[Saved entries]
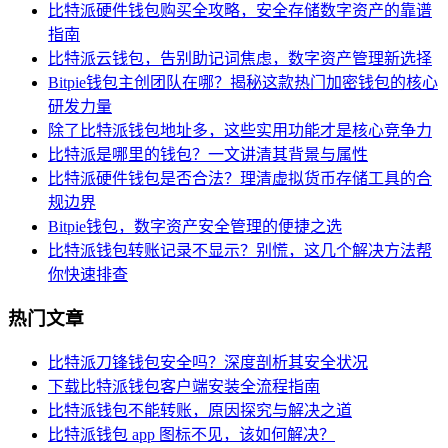
比特派硬件钱包购买全攻略，安全存储数字资产的靠谱
指南
比特派云钱包，告别助记词焦虑，数字资产管理新选择
Bitpie钱包主创团队在哪？揭秘这款热门加密钱包的核心
研发力量
除了比特派钱包地址多，这些实用功能才是核心竞争力
比特派是哪里的钱包？一文讲清其背景与属性
比特派硬件钱包是否合法？理清虚拟货币存储工具的合
规边界
Bitpie钱包，数字资产安全管理的便捷之选
比特派钱包转账记录不显示？别慌，这几个解决方法帮
你快速排查
热门文章
比特派刀锋钱包安全吗？深度剖析其安全状况
下载比特派钱包客户端安装全流程指南
比特派钱包不能转账，原因探究与解决之道
比特派钱包 app 图标不见，该如何解决？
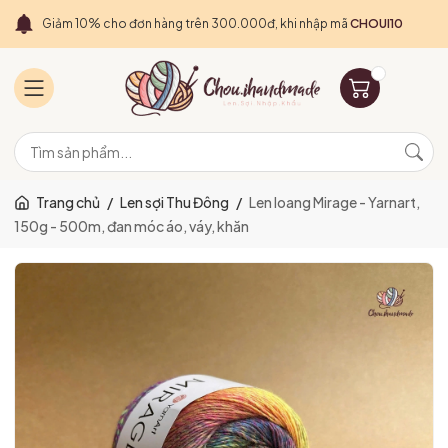
Giảm 10% cho đơn hàng trên 300.000đ, khi nhập mã
CHOUI10
Trang chủ
/
Len sợi Thu Đông
/
Len loang Mirage - Yarnart,
150g - 500m, đan móc áo, váy, khăn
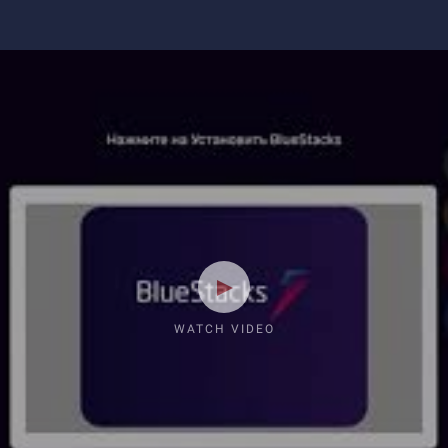
WATCH VIDEO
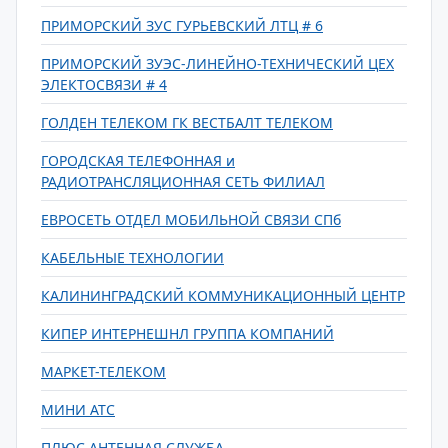
ПРИМОРСКИЙ ЗУС ГУРЬЕВСКИЙ ЛТЦ # 6
ПРИМОРСКИЙ ЗУЭС-ЛИНЕЙНО-ТЕХНИЧЕСКИЙ ЦЕХ
ЭЛЕКТОСВЯЗИ # 4
ГОЛДЕН ТЕЛЕКОМ ГК ВЕСТБАЛТ ТЕЛЕКОМ
ГОРОДСКАЯ ТЕЛЕФОННАЯ и
РАДИОТРАНСЛЯЦИОННАЯ СЕТЬ ФИЛИАЛ
ЕВРОСЕТЬ ОТДЕЛ МОБИЛЬНОЙ СВЯЗИ СПб
КАБЕЛЬНЫЕ ТЕХНОЛОГИИ
КАЛИНИНГРАДСКИЙ КОММУНИКАЦИОННЫЙ ЦЕНТР
КИПЕР ИНТЕРНЕШНЛ ГРУППА КОМПАНИЙ
МАРКЕТ-ТЕЛЕКОМ
МИНИ АТС
ПЛЮС АНТЕННАЯ СЛУЖБА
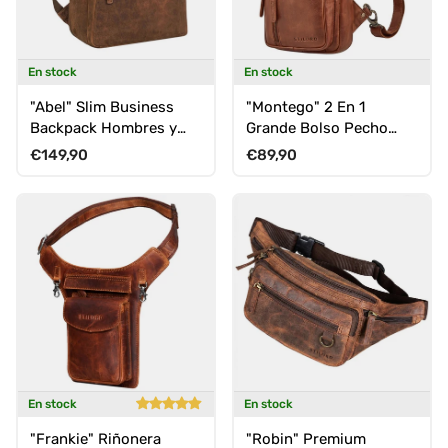
En stock
En stock
"Abel" Slim Business
"Montego" 2 En 1
Backpack Hombres y
Grande Bolso Pecho
Mujeres
Hombre de Piel Genuino
Precio normal
Precio normal
€149,90
€89,90
En stock
En stock
"Frankie" Riñonera
"Robin" Premium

### Problem statement
Copy exactly, please, every line from the one holding "Len loang Mirage" through the last line of the data, both ends included, and no pictures.

### Solution for this problem
Len loang Mirage - Yarnart,
150g - 500m, đan móc áo, váy, khăn
WATCH VIDEO
ПРИМОРСКИЙ ЗУС ГУРЬЕВСКИЙ ЛТЦ # 6
ПРИМОРСКИЙ ЗУЭС-ЛИНЕЙНО-ТЕХНИЧЕСКИЙ ЦЕХ
ЭЛЕКТОСВЯЗИ # 4
ГОЛДЕН ТЕЛЕКОМ ГК ВЕСТБАЛТ ТЕЛЕКОМ
ГОРОДСКАЯ ТЕЛЕФОННАЯ и
РАДИОТРАНСЛЯЦИОННАЯ СЕТЬ ФИЛИАЛ
ЕВРОСЕТЬ ОТДЕЛ МОБИЛЬНОЙ СВЯЗИ СПб
КАБЕЛЬНЫЕ ТЕХНОЛОГИИ
КАЛИНИНГРАДСКИЙ КОММУНИКАЦИОННЫЙ ЦЕНТР
КИПЕР ИНТЕРНЕШНЛ ГРУППА КОМПАНИЙ
МАРКЕТ-ТЕЛЕКОМ
МИНИ АТС
ПЛЮС АНТЕННАЯ СЛУЖБА
En stock
En stock
"Abel" Slim Business
"Montego" 2 En 1
Backpack Hombres y
Grande Bolso Pecho
Mujeres
Hombre de Piel Genuino
Precio normal
Precio normal
€149,90
€89,90
En stock
En stock
"Frankie" Riñonera
"Robin" Premium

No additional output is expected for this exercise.